Task input:
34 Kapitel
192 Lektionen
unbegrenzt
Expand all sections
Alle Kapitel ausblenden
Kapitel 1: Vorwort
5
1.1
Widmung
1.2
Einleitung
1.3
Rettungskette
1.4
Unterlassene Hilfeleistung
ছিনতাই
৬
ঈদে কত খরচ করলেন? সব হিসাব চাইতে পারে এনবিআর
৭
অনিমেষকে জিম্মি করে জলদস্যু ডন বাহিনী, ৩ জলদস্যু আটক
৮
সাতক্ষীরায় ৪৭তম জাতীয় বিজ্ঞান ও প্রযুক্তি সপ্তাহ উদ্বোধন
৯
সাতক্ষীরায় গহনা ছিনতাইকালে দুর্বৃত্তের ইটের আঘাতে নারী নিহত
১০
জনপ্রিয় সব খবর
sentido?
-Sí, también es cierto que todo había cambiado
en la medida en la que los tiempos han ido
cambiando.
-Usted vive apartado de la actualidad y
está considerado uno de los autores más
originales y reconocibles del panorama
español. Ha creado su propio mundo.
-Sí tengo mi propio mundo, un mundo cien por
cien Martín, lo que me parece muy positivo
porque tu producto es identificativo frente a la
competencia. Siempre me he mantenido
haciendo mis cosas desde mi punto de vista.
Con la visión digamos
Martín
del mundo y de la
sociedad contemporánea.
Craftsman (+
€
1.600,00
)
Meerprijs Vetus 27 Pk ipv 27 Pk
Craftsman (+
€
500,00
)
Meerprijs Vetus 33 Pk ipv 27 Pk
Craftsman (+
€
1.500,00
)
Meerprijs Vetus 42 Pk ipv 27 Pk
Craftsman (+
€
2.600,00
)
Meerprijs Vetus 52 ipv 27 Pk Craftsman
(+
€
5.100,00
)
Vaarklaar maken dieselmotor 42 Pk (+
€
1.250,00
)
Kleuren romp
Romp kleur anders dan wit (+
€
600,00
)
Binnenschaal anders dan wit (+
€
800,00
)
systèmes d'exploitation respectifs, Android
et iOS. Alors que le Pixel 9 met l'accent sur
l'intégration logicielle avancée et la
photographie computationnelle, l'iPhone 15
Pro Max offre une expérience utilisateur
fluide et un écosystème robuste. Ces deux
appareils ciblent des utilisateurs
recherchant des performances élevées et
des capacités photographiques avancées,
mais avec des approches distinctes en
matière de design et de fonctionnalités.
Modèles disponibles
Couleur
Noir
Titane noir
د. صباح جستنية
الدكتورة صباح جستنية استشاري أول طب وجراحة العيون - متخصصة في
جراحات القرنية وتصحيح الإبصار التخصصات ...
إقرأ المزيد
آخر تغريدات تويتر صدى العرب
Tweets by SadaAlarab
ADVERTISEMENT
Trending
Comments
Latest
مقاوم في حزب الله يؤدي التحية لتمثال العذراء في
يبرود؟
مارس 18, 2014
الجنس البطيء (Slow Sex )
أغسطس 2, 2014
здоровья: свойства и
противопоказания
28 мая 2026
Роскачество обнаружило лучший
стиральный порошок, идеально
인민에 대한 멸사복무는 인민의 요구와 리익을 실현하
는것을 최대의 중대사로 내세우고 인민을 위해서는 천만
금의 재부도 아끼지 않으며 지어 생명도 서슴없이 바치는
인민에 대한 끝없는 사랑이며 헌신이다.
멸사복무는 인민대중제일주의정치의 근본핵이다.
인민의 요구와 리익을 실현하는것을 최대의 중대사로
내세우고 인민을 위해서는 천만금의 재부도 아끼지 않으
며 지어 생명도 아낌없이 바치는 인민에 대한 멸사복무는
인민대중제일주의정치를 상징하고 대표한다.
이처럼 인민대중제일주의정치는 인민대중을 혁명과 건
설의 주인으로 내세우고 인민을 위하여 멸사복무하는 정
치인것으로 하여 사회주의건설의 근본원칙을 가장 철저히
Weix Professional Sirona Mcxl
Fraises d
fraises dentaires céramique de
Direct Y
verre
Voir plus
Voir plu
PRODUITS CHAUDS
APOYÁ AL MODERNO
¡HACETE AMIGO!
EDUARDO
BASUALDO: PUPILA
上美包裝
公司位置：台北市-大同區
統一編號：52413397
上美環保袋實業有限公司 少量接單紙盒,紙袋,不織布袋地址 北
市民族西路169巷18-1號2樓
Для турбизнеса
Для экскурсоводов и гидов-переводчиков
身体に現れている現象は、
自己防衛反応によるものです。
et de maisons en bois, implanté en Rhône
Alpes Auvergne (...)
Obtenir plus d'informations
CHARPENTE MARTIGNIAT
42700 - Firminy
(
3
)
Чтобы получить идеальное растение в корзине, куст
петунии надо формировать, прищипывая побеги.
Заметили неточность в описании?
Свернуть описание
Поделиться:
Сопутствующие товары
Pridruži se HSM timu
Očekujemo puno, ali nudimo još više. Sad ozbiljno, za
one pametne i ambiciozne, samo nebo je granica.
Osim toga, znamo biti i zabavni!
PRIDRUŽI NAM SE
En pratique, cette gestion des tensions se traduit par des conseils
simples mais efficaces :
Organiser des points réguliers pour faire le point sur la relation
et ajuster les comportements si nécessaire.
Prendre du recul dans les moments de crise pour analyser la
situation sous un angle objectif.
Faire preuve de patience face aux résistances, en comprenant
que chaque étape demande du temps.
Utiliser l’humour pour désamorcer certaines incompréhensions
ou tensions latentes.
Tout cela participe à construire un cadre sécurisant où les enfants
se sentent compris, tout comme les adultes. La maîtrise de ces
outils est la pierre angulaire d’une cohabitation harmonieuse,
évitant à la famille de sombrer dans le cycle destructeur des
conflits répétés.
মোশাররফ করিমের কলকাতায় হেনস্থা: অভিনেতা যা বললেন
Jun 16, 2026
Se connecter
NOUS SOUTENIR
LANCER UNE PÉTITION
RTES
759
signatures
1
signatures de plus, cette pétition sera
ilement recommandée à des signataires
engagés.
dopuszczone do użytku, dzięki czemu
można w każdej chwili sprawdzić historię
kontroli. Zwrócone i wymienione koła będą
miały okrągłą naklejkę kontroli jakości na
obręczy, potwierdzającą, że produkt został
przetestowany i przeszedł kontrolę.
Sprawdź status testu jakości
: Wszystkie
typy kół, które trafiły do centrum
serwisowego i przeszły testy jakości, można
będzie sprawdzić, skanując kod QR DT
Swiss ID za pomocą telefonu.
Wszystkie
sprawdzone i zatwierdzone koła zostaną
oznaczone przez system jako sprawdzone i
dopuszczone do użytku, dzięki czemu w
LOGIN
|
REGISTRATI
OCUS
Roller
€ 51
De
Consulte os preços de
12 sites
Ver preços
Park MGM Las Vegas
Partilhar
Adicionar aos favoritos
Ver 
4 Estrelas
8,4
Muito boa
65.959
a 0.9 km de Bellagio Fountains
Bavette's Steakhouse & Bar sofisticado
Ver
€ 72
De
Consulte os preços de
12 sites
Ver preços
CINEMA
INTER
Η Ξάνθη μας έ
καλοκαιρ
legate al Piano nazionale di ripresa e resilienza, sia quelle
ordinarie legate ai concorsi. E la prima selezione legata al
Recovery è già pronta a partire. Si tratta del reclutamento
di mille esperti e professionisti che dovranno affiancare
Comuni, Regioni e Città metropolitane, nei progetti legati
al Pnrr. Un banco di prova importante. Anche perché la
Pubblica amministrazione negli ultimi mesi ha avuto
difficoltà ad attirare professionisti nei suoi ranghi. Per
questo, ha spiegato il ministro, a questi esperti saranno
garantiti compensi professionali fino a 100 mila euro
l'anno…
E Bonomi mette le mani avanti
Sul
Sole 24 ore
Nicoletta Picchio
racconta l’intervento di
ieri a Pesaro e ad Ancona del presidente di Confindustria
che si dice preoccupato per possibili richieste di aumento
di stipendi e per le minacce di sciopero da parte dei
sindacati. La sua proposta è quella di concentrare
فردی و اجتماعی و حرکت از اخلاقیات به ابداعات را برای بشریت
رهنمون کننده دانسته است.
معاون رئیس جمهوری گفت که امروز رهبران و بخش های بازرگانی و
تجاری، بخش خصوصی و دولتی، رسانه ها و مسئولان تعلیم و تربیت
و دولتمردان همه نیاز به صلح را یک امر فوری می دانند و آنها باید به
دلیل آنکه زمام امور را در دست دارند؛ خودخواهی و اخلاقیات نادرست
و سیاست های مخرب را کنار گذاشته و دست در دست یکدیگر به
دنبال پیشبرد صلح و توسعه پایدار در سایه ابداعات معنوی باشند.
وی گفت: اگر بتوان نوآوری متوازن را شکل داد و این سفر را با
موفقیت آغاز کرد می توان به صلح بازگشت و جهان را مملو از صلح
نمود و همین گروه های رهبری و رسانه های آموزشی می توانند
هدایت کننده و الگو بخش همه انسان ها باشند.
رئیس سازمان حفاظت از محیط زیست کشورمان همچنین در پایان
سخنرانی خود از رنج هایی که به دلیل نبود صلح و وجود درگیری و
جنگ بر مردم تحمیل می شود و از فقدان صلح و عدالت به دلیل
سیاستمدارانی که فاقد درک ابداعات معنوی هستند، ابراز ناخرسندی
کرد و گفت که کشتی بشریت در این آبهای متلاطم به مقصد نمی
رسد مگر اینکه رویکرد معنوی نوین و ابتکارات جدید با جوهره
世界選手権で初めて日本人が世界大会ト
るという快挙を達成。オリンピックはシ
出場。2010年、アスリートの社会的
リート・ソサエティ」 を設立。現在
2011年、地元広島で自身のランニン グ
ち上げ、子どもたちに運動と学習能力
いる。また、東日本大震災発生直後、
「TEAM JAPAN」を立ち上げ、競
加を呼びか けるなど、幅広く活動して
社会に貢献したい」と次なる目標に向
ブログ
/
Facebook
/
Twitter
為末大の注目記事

Prompt:
Copy out, exactly and alone, the lines of the entries above between the ones holding "는것을 최대의 중대사로 내세우고 인민을 위해서는 천만" and "петунии надо формировать, прищипывая побеги.", inclusive.

Answer to the exercise:
는것을 최대의 중대사로 내세우고 인민을 위해서는 천만
금의 재부도 아끼지 않으며 지어 생명도 서슴없이 바치는
인민에 대한 끝없는 사랑이며 헌신이다.
멸사복무는 인민대중제일주의정치의 근본핵이다.
인민의 요구와 리익을 실현하는것을 최대의 중대사로
내세우고 인민을 위해서는 천만금의 재부도 아끼지 않으
며 지어 생명도 아낌없이 바치는 인민에 대한 멸사복무는
인민대중제일주의정치를 상징하고 대표한다.
이처럼 인민대중제일주의정치는 인민대중을 혁명과 건
설의 주인으로 내세우고 인민을 위하여 멸사복무하는 정
치인것으로 하여 사회주의건설의 근본원칙을 가장 철저히
Weix Professional Sirona Mcxl
Fraises d
fraises dentaires céramique de
Direct Y
verre
Voir plus
Voir plu
PRODUITS CHAUDS
APOYÁ AL MODERNO
¡HACETE AMIGO!
EDUARDO
BASUALDO: PUPILA
上美包裝
公司位置：台北市-大同區
統一編號：52413397
上美環保袋實業有限公司 少量接單紙盒,紙袋,不織布袋地址 北
市民族西路169巷18-1號2樓
Для турбизнеса
Для экскурсоводов и гидов-переводчиков
身体に現れている現象は、
自己防衛反応によるものです。
et de maisons en bois, implanté en Rhône
Alpes Auvergne (...)
Obtenir plus d'informations
CHARPENTE MARTIGNIAT
42700 - Firminy
(
3
)
Чтобы получить идеальное растение в корзине, куст
петунии надо формировать, прищипывая побеги.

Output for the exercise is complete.